» **Task prompt**
Retype only the lines below from the one with "Detect and mask" to the one with "Can you find pancreas?", inclusive, skipping every image.

» **Records supplied**
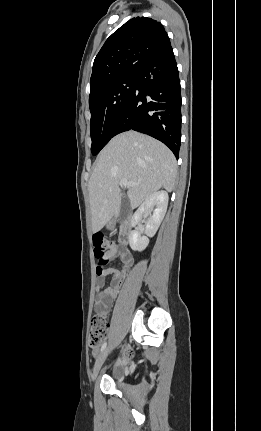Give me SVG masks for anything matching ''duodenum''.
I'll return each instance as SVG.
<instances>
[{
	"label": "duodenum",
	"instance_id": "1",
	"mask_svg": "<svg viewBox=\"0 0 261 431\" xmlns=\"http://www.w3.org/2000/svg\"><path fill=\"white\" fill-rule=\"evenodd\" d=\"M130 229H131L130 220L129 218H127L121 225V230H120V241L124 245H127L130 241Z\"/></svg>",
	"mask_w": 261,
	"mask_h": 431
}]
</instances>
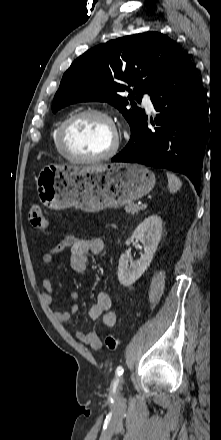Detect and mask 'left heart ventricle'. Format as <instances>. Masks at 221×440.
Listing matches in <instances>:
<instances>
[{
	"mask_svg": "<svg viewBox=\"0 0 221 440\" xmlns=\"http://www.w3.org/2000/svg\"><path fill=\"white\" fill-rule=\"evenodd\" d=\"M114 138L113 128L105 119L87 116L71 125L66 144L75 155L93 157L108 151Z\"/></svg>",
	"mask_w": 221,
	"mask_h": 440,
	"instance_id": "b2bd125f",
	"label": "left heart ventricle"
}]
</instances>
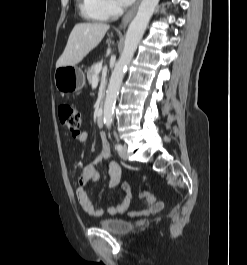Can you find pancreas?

==

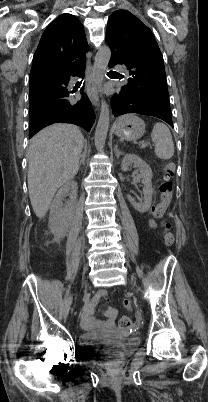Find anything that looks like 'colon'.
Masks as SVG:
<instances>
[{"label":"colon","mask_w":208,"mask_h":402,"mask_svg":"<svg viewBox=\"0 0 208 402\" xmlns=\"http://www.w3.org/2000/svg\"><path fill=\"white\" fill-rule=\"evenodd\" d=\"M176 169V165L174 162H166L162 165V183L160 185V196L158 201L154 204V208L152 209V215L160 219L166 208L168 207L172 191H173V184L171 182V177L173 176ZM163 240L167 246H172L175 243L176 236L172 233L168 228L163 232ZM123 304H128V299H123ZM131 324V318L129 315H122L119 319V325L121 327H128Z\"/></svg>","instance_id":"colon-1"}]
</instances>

» **Solution to the problem**
Detect and mask 'left heart ventricle'. Format as <instances>. Masks at 221×440.
Listing matches in <instances>:
<instances>
[{
	"mask_svg": "<svg viewBox=\"0 0 221 440\" xmlns=\"http://www.w3.org/2000/svg\"><path fill=\"white\" fill-rule=\"evenodd\" d=\"M114 138L113 128L105 119L87 116L71 125L66 144L75 155L93 157L108 151Z\"/></svg>",
	"mask_w": 221,
	"mask_h": 440,
	"instance_id": "b2bd125f",
	"label": "left heart ventricle"
}]
</instances>
Can you find pancreas?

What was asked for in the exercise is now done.